Here the thing is complicated to understand. No one can justify a crime by alleging ignorance of the law (Article 21 of the Penal Code). Excluding, however, deceit – which is the intention of practicing lawlessness -, there may be a punishment for a wrongful crime. And this is where the confusion sets in: why, precisely because there was no guilty rape, then André de Camargo Aranha was not asked for any punishment.

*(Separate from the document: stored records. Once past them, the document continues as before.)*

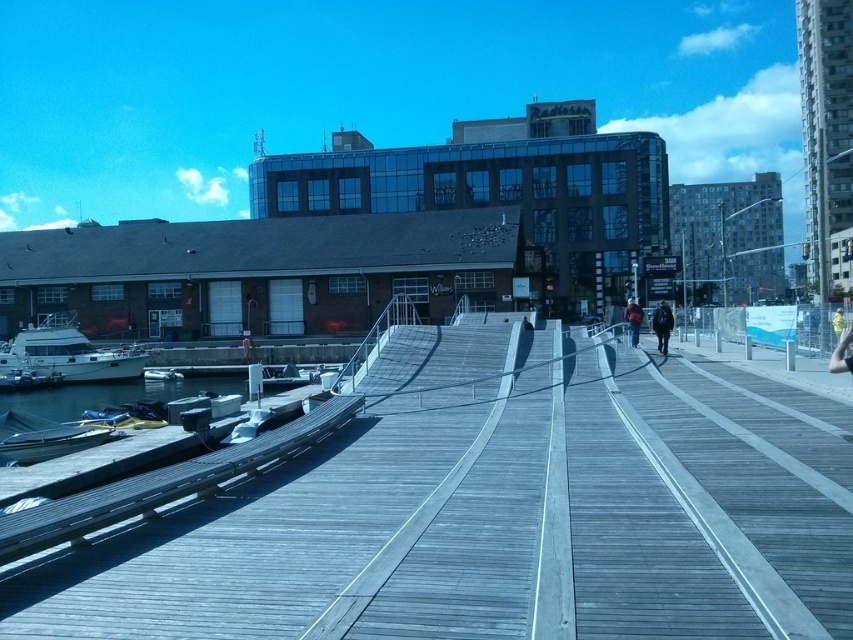 Does dark blue jacket at center appear on the right side of yellow reflective vest at center?

Indeed, dark blue jacket at center is positioned on the right side of yellow reflective vest at center.

From the picture: Is the position of dark blue jacket at center less distant than that of yellow reflective vest at center?

No.

Locate an element on the screen. The height and width of the screenshot is (640, 853). dark blue jacket at center is located at coordinates (633, 320).

Does black leather jacket at center have a greater width compared to dark blue jacket at center?

Incorrect, black leather jacket at center's width does not surpass dark blue jacket at center's.

Where is `black leather jacket at center`? The image size is (853, 640). black leather jacket at center is located at coordinates (662, 324).

Find the location of a particular element. The width and height of the screenshot is (853, 640). black leather jacket at center is located at coordinates (662, 324).

From the picture: Between wooden planks at center and dark blue jacket at center, which one appears on the right side from the viewer's perspective?

Positioned to the right is dark blue jacket at center.

Can you confirm if wooden planks at center is positioned to the right of dark blue jacket at center?

Incorrect, wooden planks at center is not on the right side of dark blue jacket at center.

The image size is (853, 640). What do you see at coordinates (495, 513) in the screenshot?
I see `wooden planks at center` at bounding box center [495, 513].

Identify the location of wooden planks at center. (495, 513). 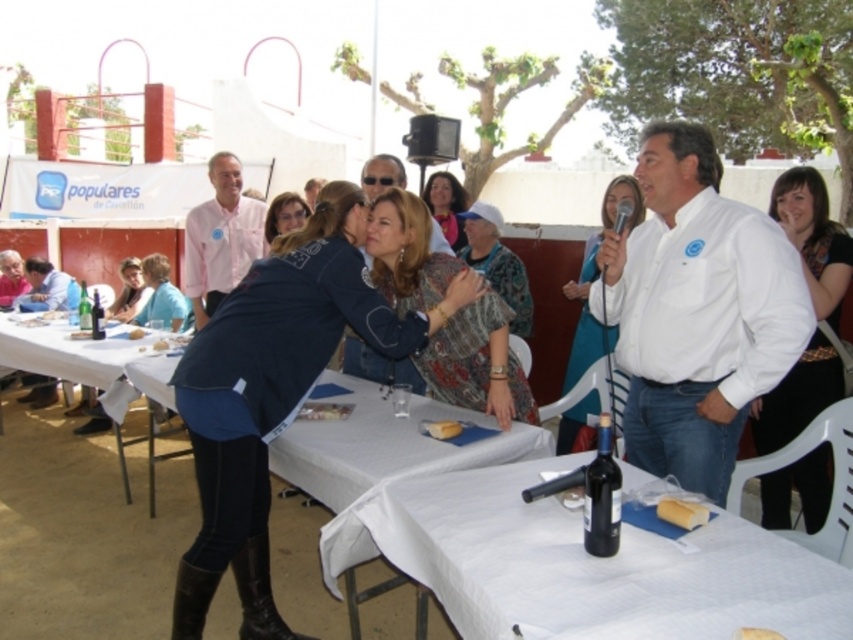 Based on the scene description, which object is taller between the patterned fabric dress at center and the light brown leather jacket at upper left?

The patterned fabric dress at center is much taller than the light brown leather jacket at upper left.

Consider the image. You are organizing a photo shoot and need to place a small prop between the matte black jacket at lower left and the smooth pink shirt at center. Given their sizes, which object should the prop be closer to to maintain balance?

The prop should be closer to the smooth pink shirt at center because the matte black jacket at lower left is larger in size, so placing the prop nearer to the smaller object helps balance the composition.

You are a guest at this event and want to choose the smaller piece of bread. Which one should you pick between the white bread at table center and the white bread at center?

The white bread at table center is smaller compared to the white bread at center, so you should pick the white bread at table center. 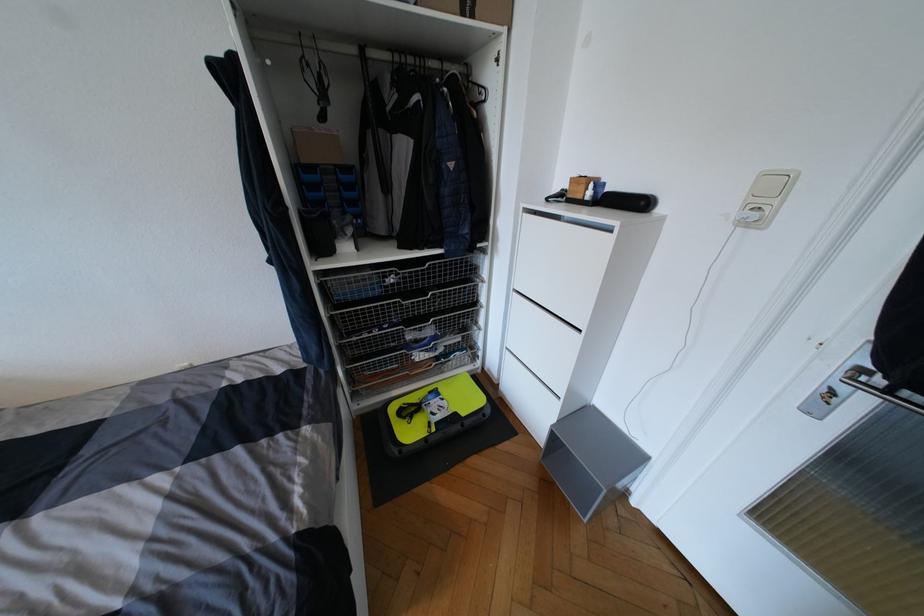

I stated in the “O É da Coisa” program that the judge had no way of condemning the defendant if the accusing body itself asked for absolution. The events are from December 2018. Since September of that year, Law 13,718 has been in force, which amended Article 225 of the Penal Code, which now reads as follows:
“In the crimes defined in Chapters I and II of this Title, proceed through unconditional public criminal action.”
Chapters I and II deal with crimes against sexual freedom, exposure of sexual intimacy and sexual crime against vulnerable people. Being, therefore, an “unconditional public action”, Article 385 of the Code of Criminal Procedure allows a judge to condemn the defendant, even if the Public Ministry has an opposite opinion. The text says:
“In public action crimes, the judge may issue a condemnatory sentence, even though the Public Ministry has opted for the acquittal, as well as recognizing aggravating factors, although none has been alleged.

It happens, my friends, that, in this case, the Public Prosecutor’s Office ruled out the victim’s condition of “vulnerable”. And the judge says he did not see elements in the file that convinced him otherwise.

Note that, until now, I have made an exhibition that I call the case’s technique. One woman says she was raped; the accused denies the rape; the prosecuting body sees no evidence of the alleged crime, and the judge acquits him. I don’t even go into the merit, although, read the report, there are elements that seem out of place. Initially, for example, Aranha denied that he knew Mariana. And, as is evident, he knew very well.

The National Council of Justice and the National Council of the Public Prosecution decided to investigate the case. Let them do it. It seems fair and necessary. I never proceed as a judge. I always debate the issue when it seems to me that due process of law or the rule of law may have been downgraded.

Aranha appointed Cláudio Gastão da Rosa Filho as his lawyer. It’s a medallion. As professionals in the field know, few journalists defend the category as much as I do. But, obviously, I will not be silent in the face of what is unworthy.